[[ Given information open ]]
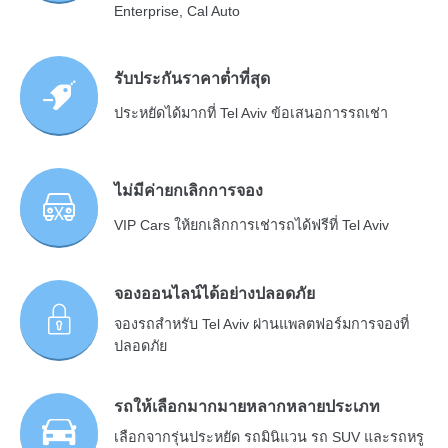
Enterprise, Cal Auto
รับประกันราคาต่ำที่สุด
ประหยัดได้มากที่ Tel Aviv ข้อเสนอการรถเช่า
ไม่มีค่ายกเลิกการจอง
VIP Cars ให้ยกเลิกการเช่ารถได้ฟรีที่ Tel Aviv
จองออนไลน์ได้อย่างปลอดภัย
จองรถสำหรับ Tel Aviv ผ่านแพลตฟอร์มการจองที่
ปลอดภัย
รถให้เลือกมากมายหลากหลายประเภท
เลือกจากรุ่นประหยัด รถมินิแวน รถ SUV และรถหรู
[[ Given information closed ]]
• Exercise goal
Exclude every picture and restate the listing word for word.

• Answer section
Enterprise, Cal Auto
รับประกันราคาต่ำที่สุด
ประหยัดได้มากที่ Tel Aviv ข้อเสนอการรถเช่า
ไม่มีค่ายกเลิกการจอง
VIP Cars ให้ยกเลิกการเช่ารถได้ฟรีที่ Tel Aviv
จองออนไลน์ได้อย่างปลอดภัย
จองรถสำหรับ Tel Aviv ผ่านแพลตฟอร์มการจองที่
ปลอดภัย
รถให้เลือกมากมายหลากหลายประเภท
เลือกจากรุ่นประหยัด รถมินิแวน รถ SUV และรถหรู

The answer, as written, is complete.